Garsea sintió un gran miedo al escuchar las palabras enfurecidas de su padre, y se marchó de casa. Anduvo mucho tiempo, y pronto sintió hambre y mucho cansancio. No sabía qué hacer cuando, de pronto, recordó las palabras del gigante y lo llamó a gritos.

—¡Tartaro! ¡Tartaro! Tartaro!

El gigante con un solo ojo en medio de la frente se presentó delante de él, y Garsea le contó lo que había ocurrido.

—Un poco más lejos encontrarás una ciudad en la que vive un rey. Entrarás a su servicio como jardinero. Arrancarás todo lo que haya en el jardín y, al día siguiente, brotarán tres hermosas flores. Se las llevarás a las tres hijas del rey, y darás la más bella a la hija más pequeña.

El joven hizo lo que le dijo el tartaro. Se presentó en el castillo y pidió la plaza de jardinero. Luego, arrancó todas las plantas y verduras que allí había. Al día siguiente brotaron tres maravillosas rosas como jamás nadie había visto en la región. Garsea llevó las flores a las princesas y entregó la más hermosa a la menor, enamorándose de sus grandes ojos.

Un día se anunció en la ciudad que la menor de las hijas del rey sería entregada al dragón que una vez cada siete años salía de su guarida y arrasaba la comarca. Desesperado, el joven llamó al tartaro y le contó lo que ocurría. El gigante le entregó un caballo, un hermoso traje y una espada reluciente. Luego le dijo:

—Ve esta noche al bosque, escóndete y mata al dragón en cuanto asome la cabeza por la entrada de su cueva.

Garsea siguió las instrucciones de su amigo y fue al bosque de noche, se escondió detrás de unos arbustos y esperó. Al día siguiente, a una hora temprana, unos soldados del rey condujeron a la princesa y la dejaron atada a un árbol justo delante de la entrada de la cueva, antes de marcharse de allí a toda velocidad.

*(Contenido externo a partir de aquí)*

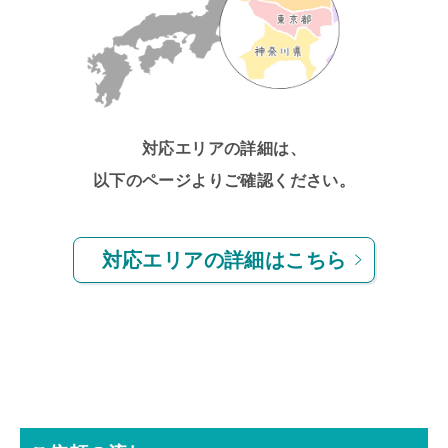
対応エリアの詳細は、
以下のページよりご確認ください。
対応エリアの詳細はこちら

Poco después, el dragón asomó la cabeza y Garsea se la rebanó de un tajo. Después, cortó las amarras que aprisionaban a la joven y se marchó. La princesa, que no lo había reconocido, regresó al castillo, donde su padre la recibió con gran alegría, e hizo anunciar que su hija se casaría con el valiente caballero que había matado al dragón, pero nadie se presentó. Entonces, el rey hizo colgar un anillo de una campana y ofreció la mano de su hija a quien fuera capaz de atravesarlo con una lanza.

Garsea llamó al tartaro y éste le dio un nuevo caballo, mucho más rápido y hermoso que el anterior, un traje y una lanza plateada.

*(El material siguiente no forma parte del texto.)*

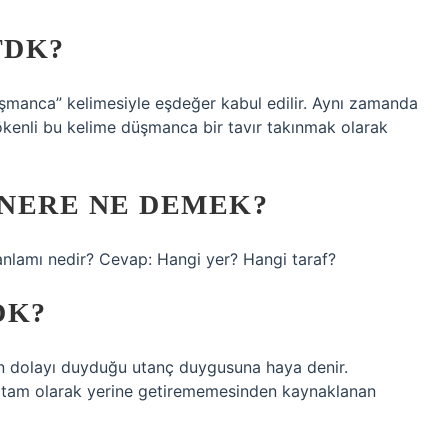
TDK?
şmanca” kelimesiyle eşdeğer kabul edilir. Aynı zamanda
ökenli bu kelime düşmanca bir tavır takınmak olarak
NERE NE DEMEK?
nlamı nedir? Cevap: Hangi yer? Hangi taraf?
DK?
an dolayı duyduğu utanç duygusuna haya denir.
ini tam olarak yerine getirememesinden kaynaklanan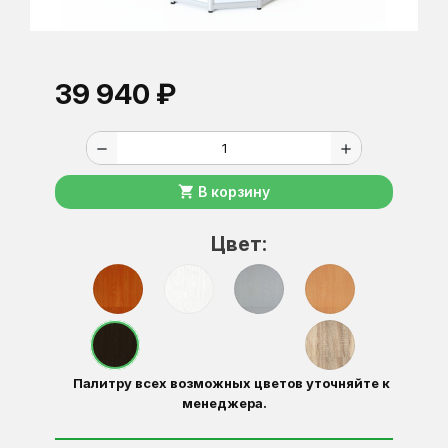
39 940 ₽
remove
add
shopping_cart
В корзину
Цвет:
Палитру всех возможных цветов уточняйте к
менеджера.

Llegó el día de la prueba. Habían acudido muchos candidatos desde todos los puntos de Euskal Herria, y cada uno de ellos esperaba ser el vencedor, pero ensartar con una lanza un anillo colgado del badajo de una campana era más difícil de lo que habían imaginado. Llegó, por fin, el turno de Garsea. Montado sobre el caballo del tartaro, pasó tan veloz que los espectadores apenas pudieron verle, y ensartó el anillo con limpieza; pero, en lugar de detenerse, siguió galopando.

—¡Padre! —gritó la princesa—, ¡Se va!

El rey lanzó su dardo e hirió a Garsea en la pierna, pero el joven no se detuvo y desapareció en el bosque. La princesa fue al jardín para llorar a solas, pues se había enamorado del valeroso desconocido que le había salvado la vida, y se encontró con el jardinero que cojeaba. Al preguntarle qué le ocurría, él respondió que se había pinchado con una espina.

Sospechando que el joven ocultaba algo, la princesa pidió a su padre que averiguase el mal del jardinero. El rey lo mandó llamar y le ordenó que le mostrase la herida; para su sorpresa, vio que aún tenía la punta de su dardo clavada en el muslo.

Una vez aclarado todo el asunto, se hicieron los preparativos para la boda, y Garsea pidió que invitasen a su familia, ordenando a los sirvientes que a su padre le sirvieran un corazón de cordero crudo y sin sal. El padre se sintió ofendido al ver que a él le servían semejante cosa, y entonces su hijo, a quien no había reconocido, le dijo:

—Ah, padre... ¿No recuerdas que dijiste que te comerías el corazón crudo y sin sal de aquél que había dejado escapar al tartaro? Fui yo, y he de decirte que, sin él, ni tú ni yo estaríamos hoy aquí sentados a la mesa del rey.

Todos fueron felices a partir de entonces, y el tartaro continuó velando por ellos mientras vivieron.